Le deuxième des trois enfants sauvés par Saint Nicolas était une fille, une très jolie petite fille. En fait elle était tellement jolie qu’on l’appelait la Fée. Et le plus drôle c’est qu’en grandissant, la petite fille s’est aperçu qu’elle avait vraiment des dons de magicienne, qu’elle était véritablement une fée! Un jour, en regardant passer une étoile filante dans le ciel, sans savoir pourquoi, elle a levé la main et a dit :
—Viens ici, petite étoile!
L’étoile filante a changé sa course dans le ciel et elle est venue se poser sur la main ouverte de la Fée. Tout émerveillée, celle-ci est allée raconter son histoire à Saint Nicolas. Celui-ci a souri un peu tristement dans sa barbe, et il a dit :
—Alors tu n’es plus une petite fille… Il fallait bien que ça arrive un jour! À partir de maintenant, tu vas découvrir peu à peu tous tes pouvoirs. Et comme tu es bonne, tu n’utiliseras tes pouvoirs que pour le bien. Tu seras une bonne fée. Dorénavant, on t’appellera la Fée des Étoiles, car tu sais commander aux étoiles filantes…

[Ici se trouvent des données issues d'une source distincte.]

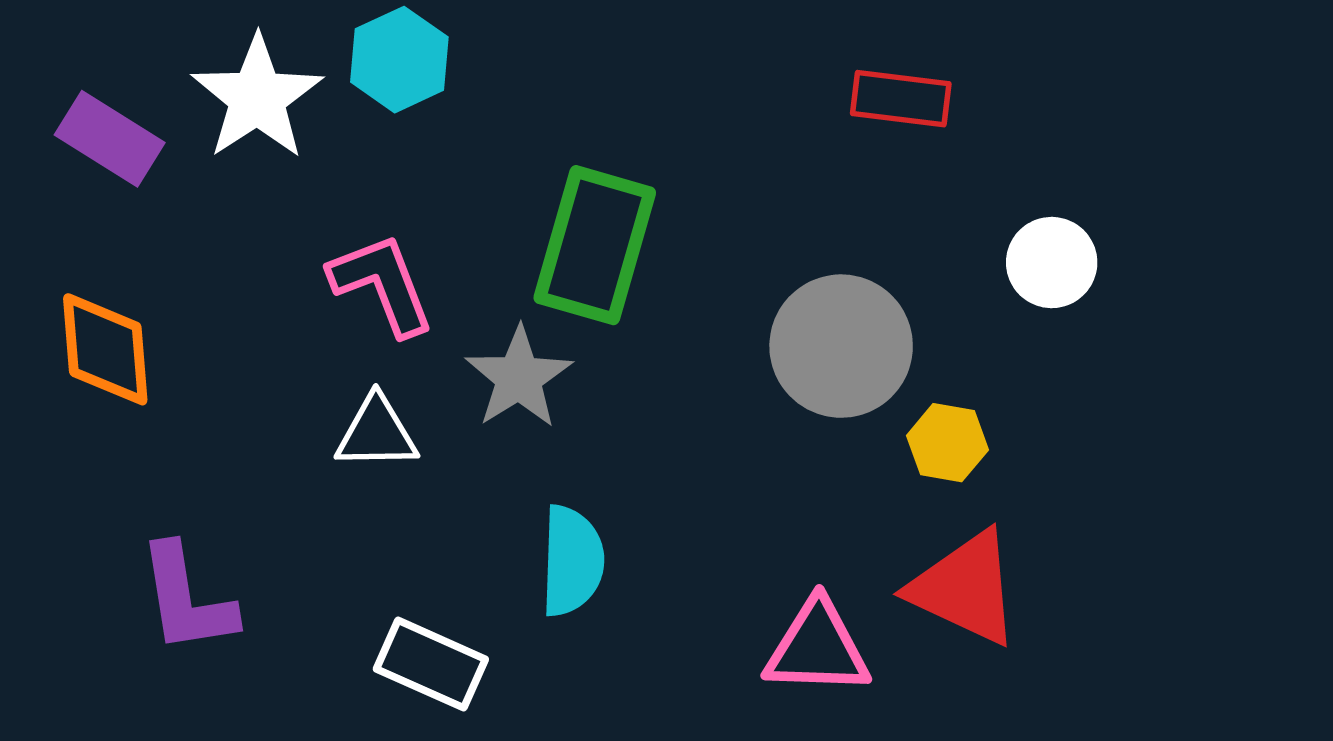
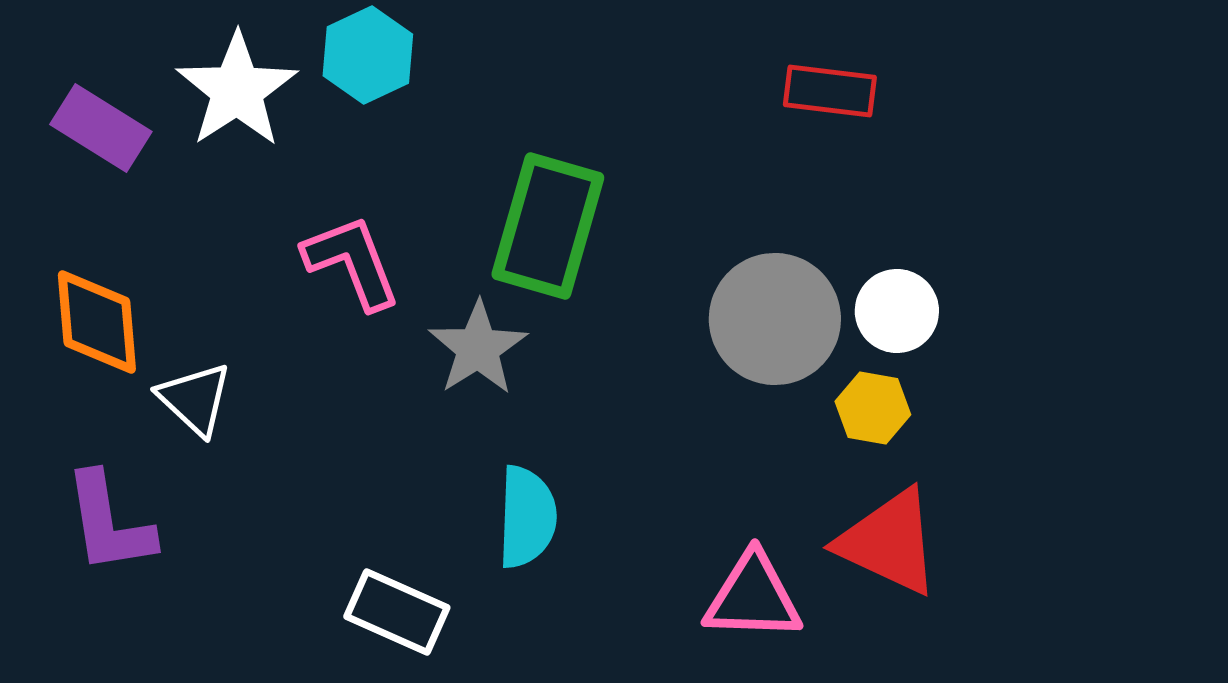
white circle: (1052, 263) -> (897, 311), moved
white triangle: (377, 433) -> (195, 399), moved, turned 44
purple L-shape: (187, 599) -> (109, 523), moved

Le troisième enfant, le plus jeune, était un gros garçon joufflu qui s’appelait Noël parce qu’il était né le 25 décembre. D’après Fouettard, Noël aurait gardé de son séjour dans le saloir le goût des viandes grasses et des repas plantureux. Ce qui est sûr en tout cas c’est que le petit Noël est devenu un gros bonhomme, avec de bonnes joues rouges et une confortable bedaine!
Saint Nicolas a tout de suite remarqué que Noël était toujours de bonne humeur, qu’il riait tout le temps. Quand il était là, tout le monde autour était joyeux et travaillait bien. Alors Saint Nicolas l’avait nommé en quelque sorte contremaître des lutins qui déjà, à cette époque, fabriquaient les jouets pour les enfants. Ainsi Noël se promenait dans tous les ateliers, il apprenait tous les métiers, il rencontrait tout le monde : les lutins ouvriers, peintres, couturiers, mécaniciens, cordonniers, tourneurs, relieurs, mais aussi les inventeurs, dessinateurs, fournisseurs…

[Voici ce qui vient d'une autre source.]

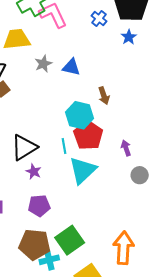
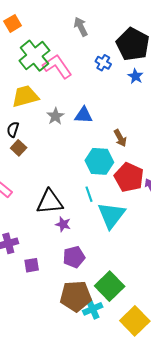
red pentagon: (88, 135) -> (129, 177), moved
black triangle: (24, 147) -> (50, 202), turned 36

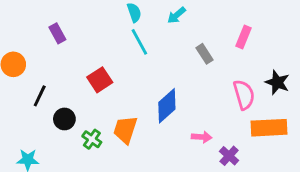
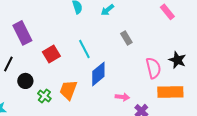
purple rectangle: (57, 33) -> (22, 33), moved, size x1.6
pink rectangle: (243, 37) -> (167, 12), moved, turned -63
cyan line: (139, 42) -> (84, 49), moved

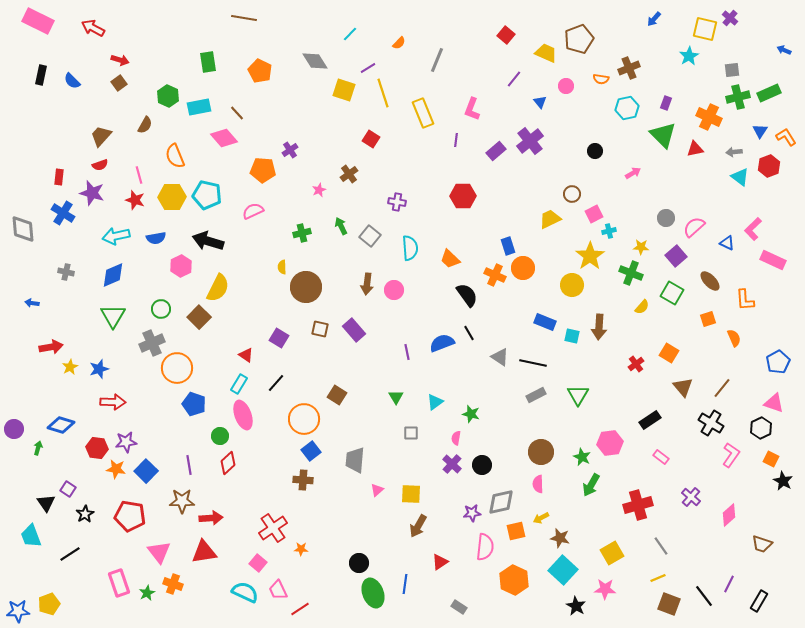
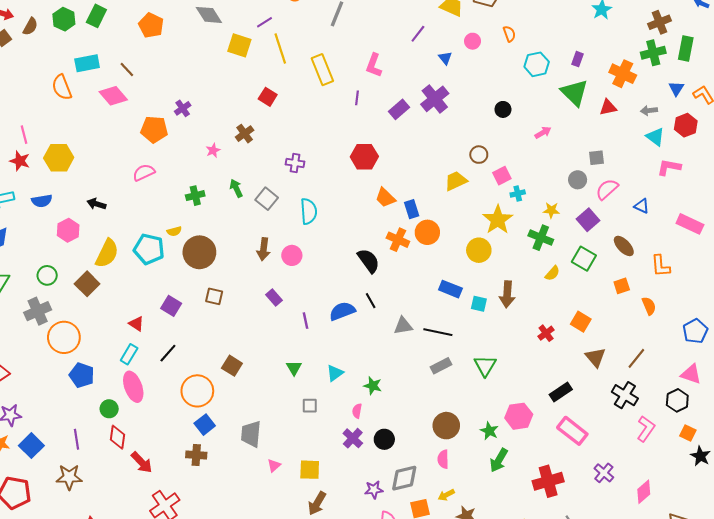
green rectangle: (208, 62) -> (96, 16), turned 35
brown cross: (629, 68) -> (659, 22), moved
gray square: (732, 70) -> (596, 158), moved
orange semicircle: (601, 79) -> (509, 34), turned -119
green rectangle: (769, 93) -> (686, 49), turned -55
green hexagon: (168, 96) -> (64, 19), moved
brown semicircle: (145, 125) -> (30, 26), moved
orange semicircle: (175, 156) -> (62, 87), moved
cyan pentagon: (207, 195) -> (149, 249), moved
pink L-shape: (753, 229) -> (669, 167), moved, turned 55
black arrow: (208, 241) -> (96, 204), size x0.6
orange trapezoid: (450, 259) -> (385, 198), moved
yellow semicircle: (282, 267) -> (174, 231), turned -104
purple rectangle: (354, 330) -> (274, 297), moved, size x0.7
gray triangle: (500, 357) -> (403, 326), turned -42
pink rectangle: (661, 457) -> (572, 431), size x1.8
red diamond: (228, 463) -> (117, 437), turned -40
red arrow: (211, 518) -> (142, 462), moved, turned 50

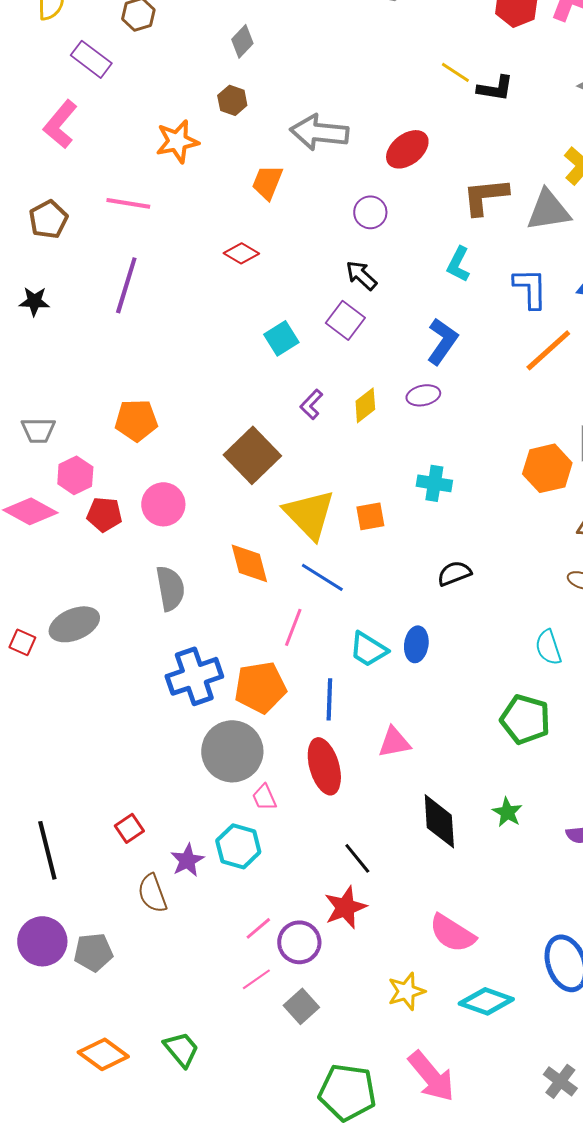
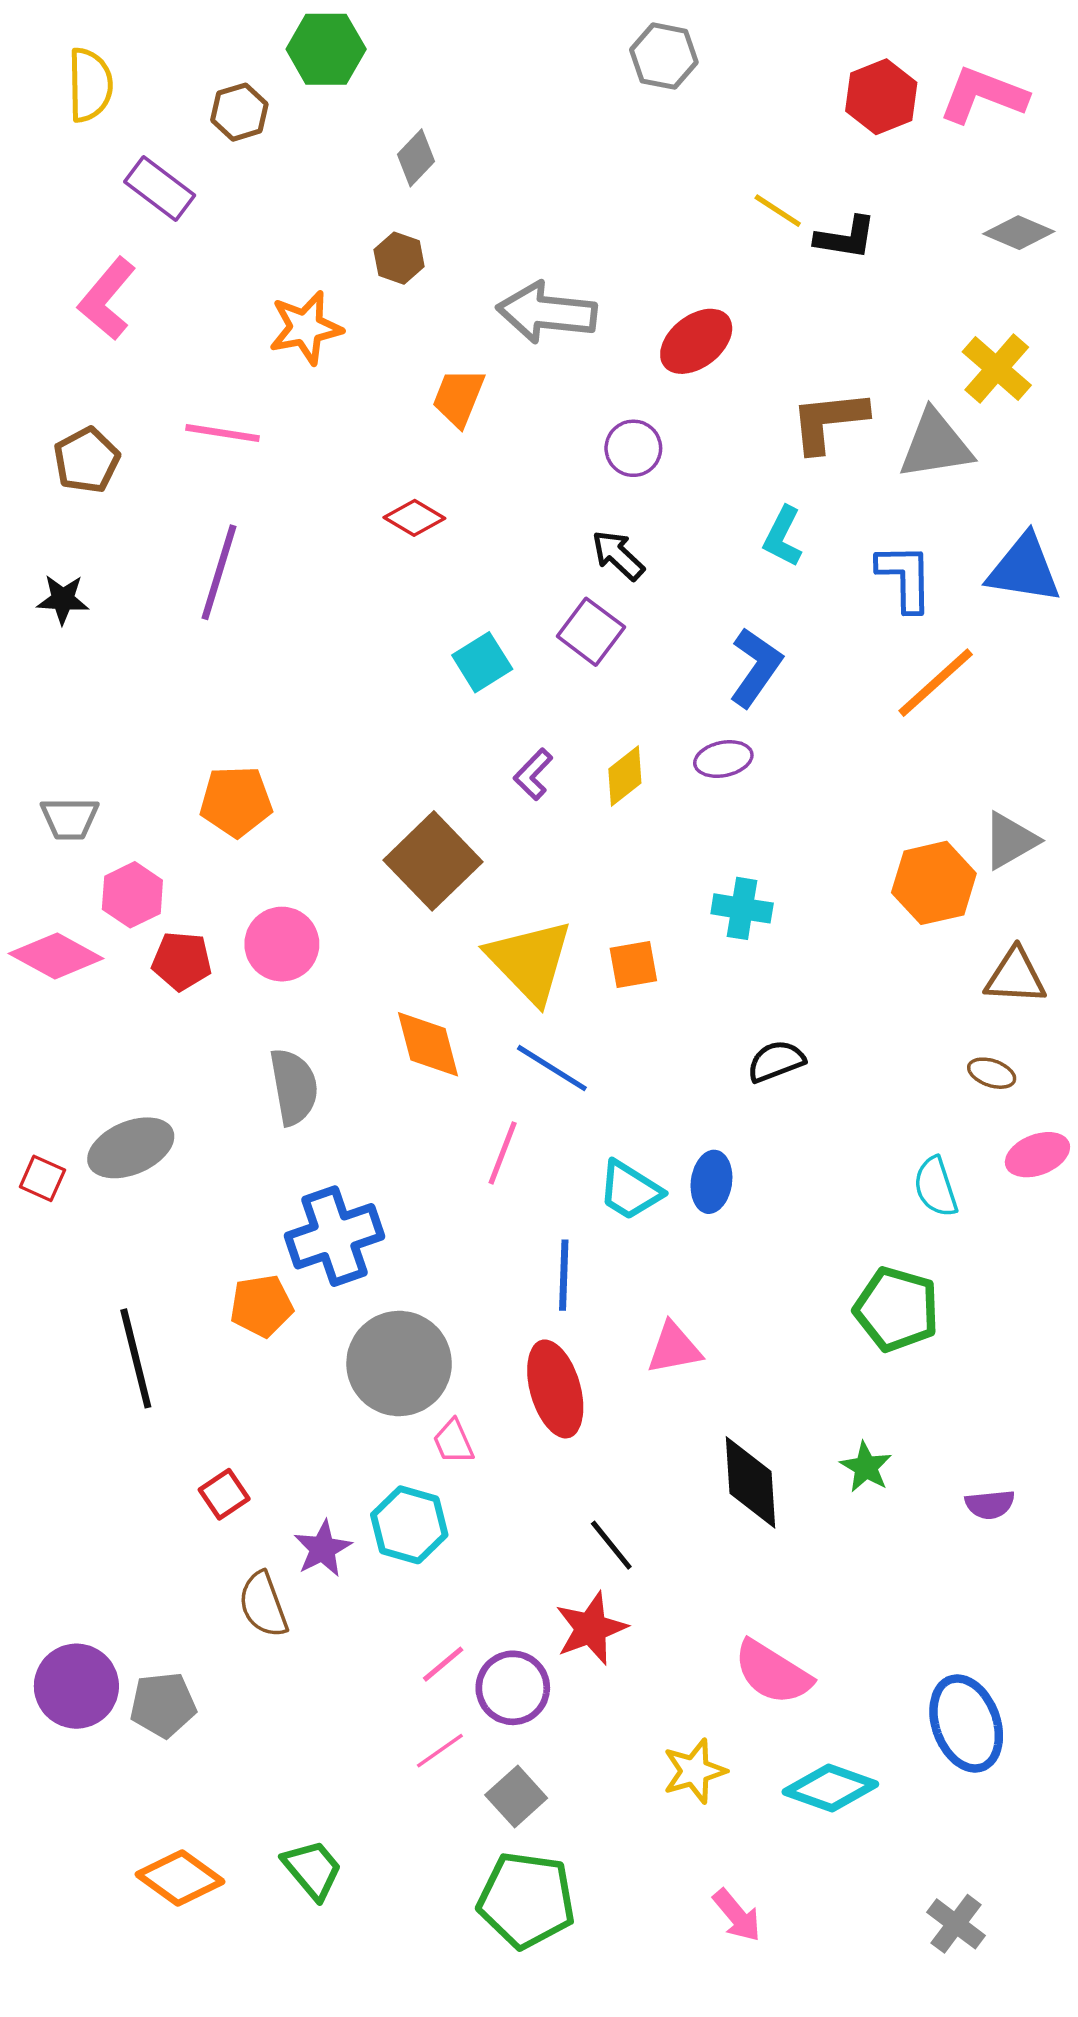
orange pentagon: (260, 687) -> (261, 1306), moved, size x0.7
black line: (47, 850) -> (136, 1358), moved
pink arrow: (431, 1076) -> (737, 1915), size x0.6
green pentagon: (347, 1092) -> (526, 1900), moved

En ce temps-là, les ateliers étaient dispersés un peu partout dans le monde. Les lutins d’Afrique fabriquaient les girafes et les éléphants en peluche, les gobelins d’Angleterre et d’Irlande cuisinaient certaines friandises, les farfadets d’Écosse et de France construisaient les petites voitures, les gnomes des pays du Nord se spécialisaient dans les poupées. Et j’en oublie beaucoup, bien sûr. Noël devait donc voyager dans le monde entier, et souvent il était accompagné de la Fée des Étoiles. Fouettard préférait rester auprès de Saint Nicolas pour lui rapporter les espiègleries des enfants du monde, qu’il espionnait avec une longue-vue magique.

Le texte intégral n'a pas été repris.